Qwen Robot Suite: Three Embodied AI Models, No Weights Yet

Alibaba's Qwen team released a robotics suite on Tuesday, three separate foundation models the company calls a full stack for embodied intelligence. Qwen-RobotManip handles manipulation, Qwen-RobotNav handles getting around, and Qwen-RobotWorld predicts what happens next. They were developed by Tongyi Lab, and according to the South China Morning Post they are already in pilot testing with select Alibaba Cloud enterprise clients.

The framing everyone reached for was "the Android of robotics." Decrypt used it. The pitch is that these three pieces snap together into an operating system other people build on. Maybe. The more interesting thing is what's actually in the papers, and where the gaps are.

The manipulation model is the one to watch

RobotManip is built on a Qwen3.5-4B vision-language backbone with a flow-matching DiT action head. The core idea is an alignment problem, not a scale problem. Robot data is a mess: a Franka arm reports joint angles, an ALOHA dual-arm rig reports gripper poses, and a policy trained on one almost never transfers to the other. So the team maps everything into a single 80-dimensional state-action vector, masks the dimensions a given robot doesn't use, and expresses end-effector motion as deltas in the camera frame rather than the robot base frame. That last choice is the clever part. Visually similar motions end up numerically close, which is what lets demonstrations from different machines reinforce each other instead of fighting.

They built the training corpus, roughly 38,100 hours, entirely from open-source datasets and human demonstration videos. No proprietary collection. There's a synthesis pipeline that turns egocentric human hand footage into robot trajectories across 15 embodiments, with the hands inpainted out and the robot composited back in. It's a smart way around the data scarcity wall, though I'd want to see how much the synthetic-to-real gap costs in practice.

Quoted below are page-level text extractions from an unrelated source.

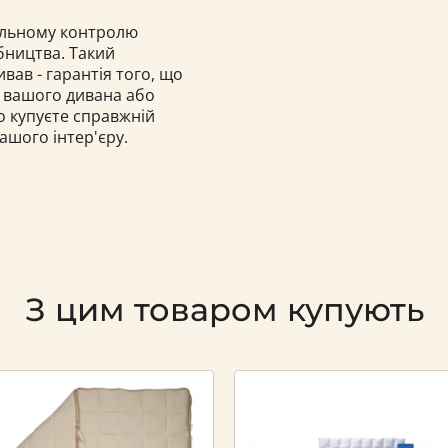
тельному контролю
бництва. Такий
вав - гарантія того, що
я вашого дивана або
о купуєте справжній
шого інтер'єру.
З цим товаром купують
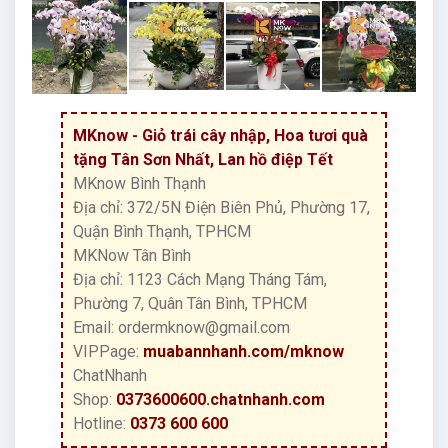
MKnow - Giỏ trái cây nhập, Hoa tươi quà
tặng Tân Sơn Nhất, Lan hồ điệp Tết
MKnow Bình Thạnh
Địa chỉ: 372/5N Điện Biên Phủ, Phường 17,
Quận Bình Thạnh, TPHCM
MKNow Tân Bình
Địa chỉ: 1123 Cách Mạng Tháng Tám,
Phường 7, Quân Tân Bình, TPHCM
Email: ordermknow@gmail.com
VIPPage:
muabannhanh.com/mknow
ChatNhanh
Shop:
0373600600.chatnhanh.com
Hotline:
0373 600 600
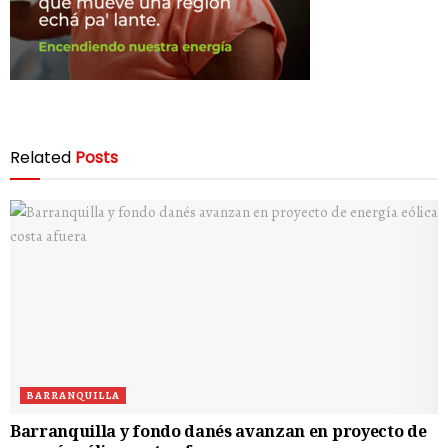
Related
Posts
BARRANQUILLA
Barranquilla y fondo danés avanzan en proyecto de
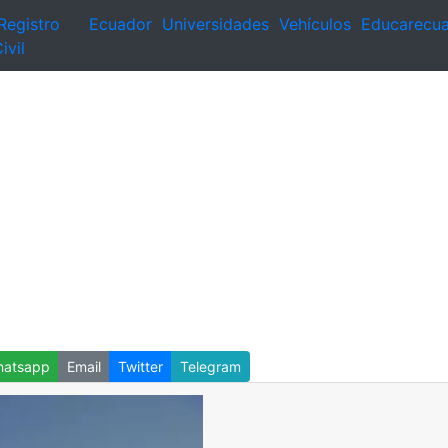
Registro
Ecuador
Universidades
Vehículos
Educarecu
ivil
atsapp
Email
Twitter
Telegram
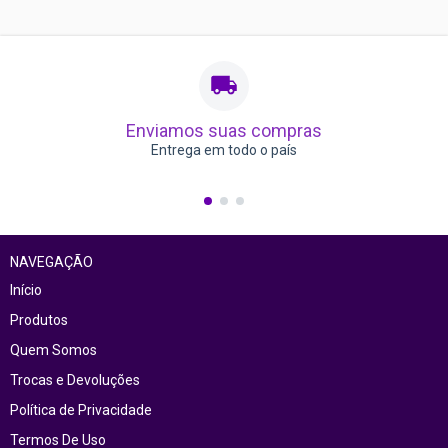
Enviamos suas compras
Entrega em todo o país
NAVEGAÇÃO
Início
Produtos
Quem Somos
Trocas e Devoluções
Política de Privacidade
Termos De Uso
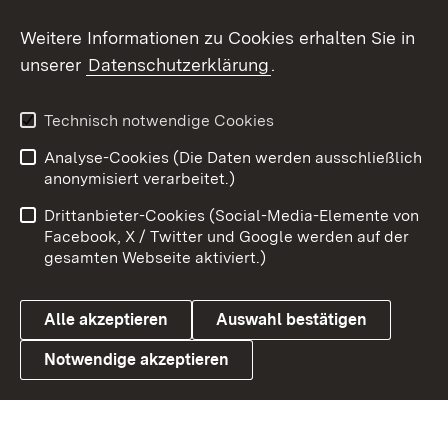
Social Wall
Weitere Informationen zu Cookies erhalten Sie in
unserer
Datenschutzerklärung
.
X / Twitter
Youtube
Technisch notwendige Cookies
Analyse-Cookies (Die Daten werden ausschließlich
Zum 
anonymisiert verarbeitet.)
Impressum
Kontakt
Drittanbieter-Cookies (Social-Media-Elemente von
Benutzungshinweise
Barrierefreiheit
Facebook, X / Twitter und Google werden auf der
gesamten Webseite aktiviert.)
Datenschutz
Cookies
Alle akzeptieren
Auswahl bestätigen
Notwendige akzeptieren
Link zum Landesportal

Now the numbers, and here's where you have to read carefully. The headline claim is 91.4% on LIBERO-Plus, up 7 points over π0.5. But the team makes an argument I actually buy: standard in-distribution benchmarks are nearly useless for foundation models, because a model trained from scratch with no large-scale pretraining can match them through pattern matching alone. So they lean on out-of-distribution settings instead. The cross-embodiment transfer gap is the one that caught my attention: 23.9% versus 7.5% for π0.5, roughly 3.2 times better at controlling a robot it wasn't trained on. If that holds up outside their own evaluation harness, it's the most meaningful result in the suite.

The real-world claim is a 1st-place finish on the RoboChallenge Table30-v1 generalist track, with a 20% relative margin over third place. Validated on AgileX ALOHA, Franka, UR and ARX platforms. Worth noting: these are still mostly the team's own benchmarks and two of them, RoboTwin-IF and RoboTwin-XE, were introduced in this same paper. Designing the test and topping it is not disqualifying, but it's not independent either.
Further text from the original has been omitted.